In the records below, tally each line that contains the word "making" and give the total only.
[[ Information, beginning ]]
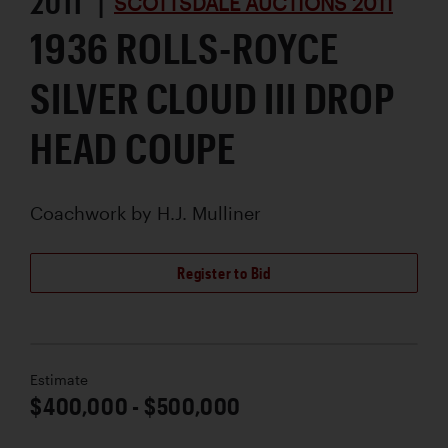
2011 |
SCOTTSDALE AUCTIONS 2011
1936 ROLLS-ROYCE
SILVER CLOUD III DROP
HEAD COUPE
Coachwork by
H.J. Mulliner
Register to Bid
Estimate
$400,000 - $500,000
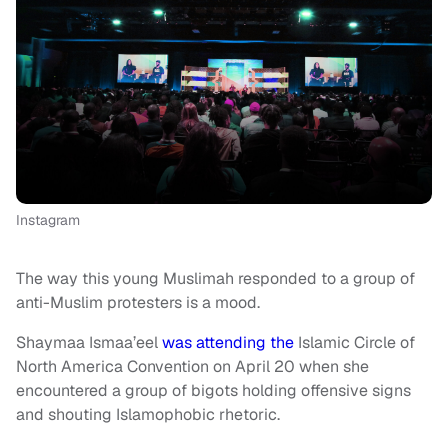
Instagram
The way this young Muslimah responded to a group of
anti-Muslim protesters is a mood.
Shaymaa Ismaa’eel
was attending the
Islamic Circle of
North America Convention on April 20 when she
encountered a group of bigots holding offensive signs
and shouting Islamophobic rhetoric.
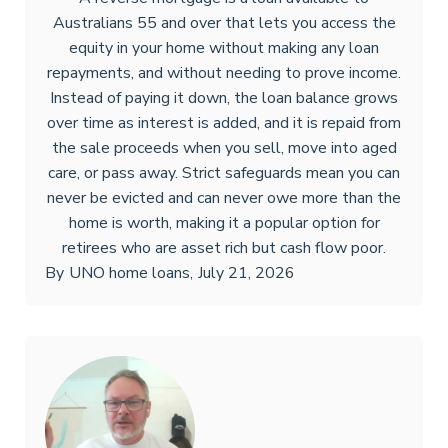
Australians 55 and over that lets you access the
equity in your home without making any loan
repayments, and without needing to prove income.
Instead of paying it down, the loan balance grows
over time as interest is added, and it is repaid from
the sale proceeds when you sell, move into aged
care, or pass away. Strict safeguards mean you can
never be evicted and can never owe more than the
home is worth, making it a popular option for
retirees who are asset rich but cash flow poor.
By
UNO home loans
,
July 21, 2026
[[ Information, end ]]
● **Answer box**:
2